Prior to the first Presidential debate Barack Obama seemed to have all the momentum in the race. His base was fired up according to polls, he had hefty leads in key swing states and the electoral advantages he enjoyed over Mitt Romney seemed insurmountable. How two weeks makes a difference in politics.
While Obama’s base does not seem to be affected by the debate independents in mass, according to some polls, have shifted to Romney. Republican enthusiasm has also picked up significantly. Most importantly, the advantages Obama seemed to enjoy in the electoral college have faded.
In 2004 George W. Bush won reelection with 286 electoral votes and 50.7% of the popular vote. However, he failed to make any traction in Midwestern states that have voted Democratic consistently starting since 1992 or earlier (MN, MI, PA, WI). These states are often considered the Democratic firewall. Everytime the states look in play, as PA and WI did in 2004, they revert to form and back the Democratic nominee for President?
So what has changed in these states in the last two weeks to perhaps put them back in play this cycle? The polls and on the ground evidence of rising GOP enthusiasm and shifting voter preferences. Prior to the first Presidential debate Barack Obama seemed to have MI, WI, PA and MN in the bag. Now, according to RCP’s average of polls in the states, he only has MN in the bag. Michigan, Pennsylvania and Wisconsin are again rated as toss-ups by RCP and far more importantly for the Romney campaign they have made serious inroads into Ohio, which looked increasingly like a Obama state this year.

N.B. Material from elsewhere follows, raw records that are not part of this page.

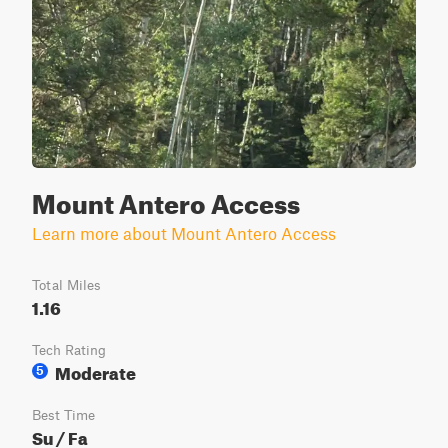
Mount Antero Access
Learn more about Mount Antero Access
Total Miles
1.16
Tech Rating
Moderate
5
Best Time
Su / Fa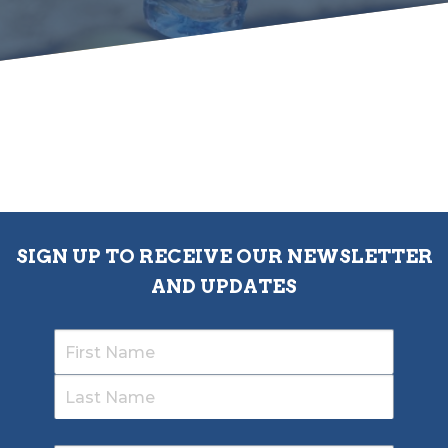
SIGN UP TO RECEIVE OUR NEWSLETTER
AND UPDATES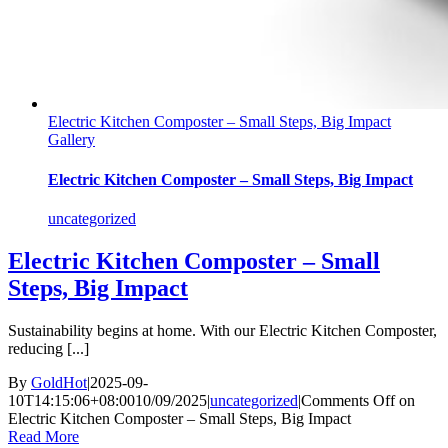
Electric Kitchen Composter – Small Steps, Big Impact
Gallery
Electric Kitchen Composter – Small Steps, Big Impact
uncategorized
Electric Kitchen Composter – Small
Steps, Big Impact
Sustainability begins at home. With our Electric Kitchen Composter,
reducing [...]
By
GoldHot
|
2025-09-
10T14:15:06+08:00
10/09/2025
|
uncategorized
|
Comments Off
on
Electric Kitchen Composter – Small Steps, Big Impact
Read More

In Michigan the President now only leads by 4.4 points. Prior to the debate the President was approaching a double-digit average lead in the state. Michigan has many built-in Democratic advantages in presidential cycles. A left leaning suburban electorate and heavily minority Detroit electorate usually ensure them victory in even good GOP years (2004). But in 2010 the GOP was able to turn the state’s suburban electorate right and there is some evidence that electorate is still leaning that way this cycle. Even so, Romney will need strong rural support to pull off an upset in the state.
In Wisconsin, a GOP target state since 2000, the President’s lead has been deeply cut into. Prior to the debate he was threatening to run away with the race. But since then the President’s lead has virtually disappeared and he only leads by 2.3%. Wisconsin is unusual in that it has a highly conservative suburban vote and a moderate Democratic leaning rural vote. In the 2012 gubernatorial recall this dynamic was on display. For Romney to capture Wisconsin he needs to get every vote he can out of the suburbs and win moderate rural voters.

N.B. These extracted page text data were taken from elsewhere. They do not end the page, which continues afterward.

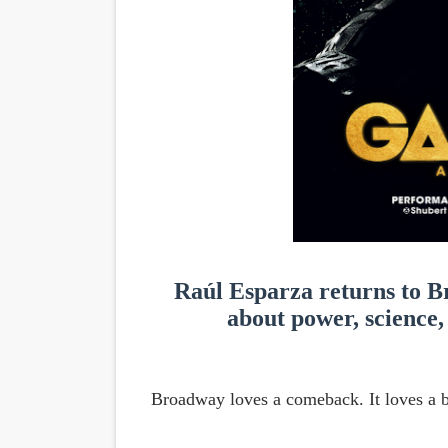
'Children of Blood and Bone
Actress Julia Ma Is the Sav
‘Withdrawal’: Aaron Strand’
Academy Foundation Board 
Second Stage Casts Celia K
Raúl Esparza returns to B
about power, science, 
Broadway loves a comeback. It loves a b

Much as Wisconsin has been a target state for the GOP in recent presidential elections so has Pennsylvania. In many ways PA mirrors Michigan in where its electorate’s allegiances lie. Urban Philly is like urban Detroit. Suburban Philly is like suburban Detroit and rural Pennsylvania is a near perfect image of rural Michigan. In the RCP average Obama leads in the state by 4.5%. Obama’s advantage in the state runs deep as he has a formidable ground operation and urban Philly provides him quite a deep vote cushion. The Romney camp counters that if they can turn suburban voters their way and win traditionally Democratic white voters in the Southwest of the state they can off-set Obama’s advantages. We will see.

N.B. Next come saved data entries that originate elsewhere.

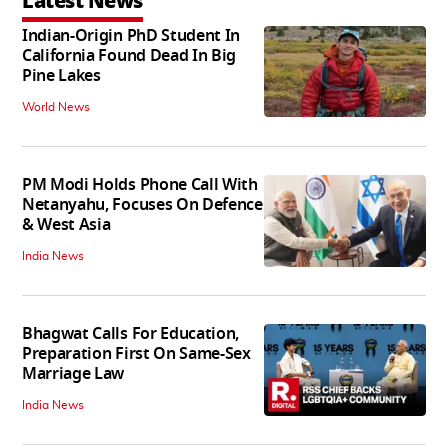
Latest News
Indian-Origin PhD Student In
California Found Dead In Big
Pine Lakes
World News
PM Modi Holds Phone Call With
Netanyahu, Focuses On Defence
& West Asia
India News
Bhagwat Calls For Education,
Preparation First On Same-Sex
Marriage Law
India News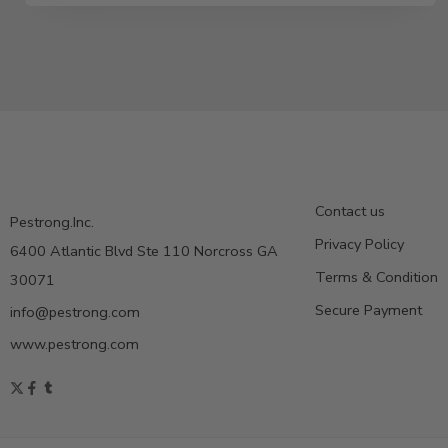
Contact us
Pestrong.Inc.
Privacy Policy
6400 Atlantic Blvd Ste 110 Norcross GA
Terms & Condition
30071
Secure Payment
info@pestrong.com
www.pestrong.com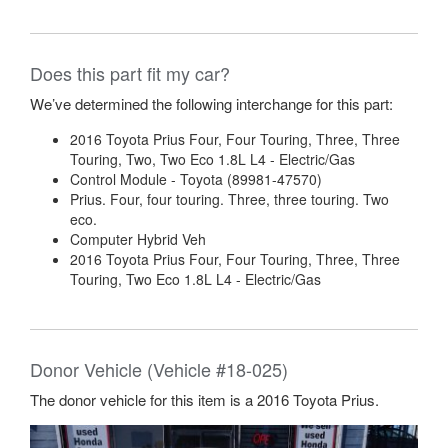
Does this part fit my car?
We’ve determined the following interchange for this part:
2016 Toyota Prius Four, Four Touring, Three, Three
Touring, Two, Two Eco 1.8L L4 - Electric/Gas
Control Module - Toyota (89981-47570)
Prius. Four, four touring. Three, three touring. Two
eco.
Computer Hybrid Veh
2016 Toyota Prius Four, Four Touring, Three, Three
Touring, Two Eco 1.8L L4 - Electric/Gas
Donor Vehicle (Vehicle #18-025)
The donor vehicle for this item is a 2016 Toyota Prius.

Obama’s firewall is by no means collapsing. But it is showing signs of strain. Other non firewall, swing states such as VA, FL and yes even OH have begun to swing Romney’s way in the last few weeks. In the West CO and NV has seen significant movement to Romney’s side. If Obama starts losing WI, PA or MI in the polls leading up to election day it is a sign his reelection campaign is poised on a knife-edge November 6th.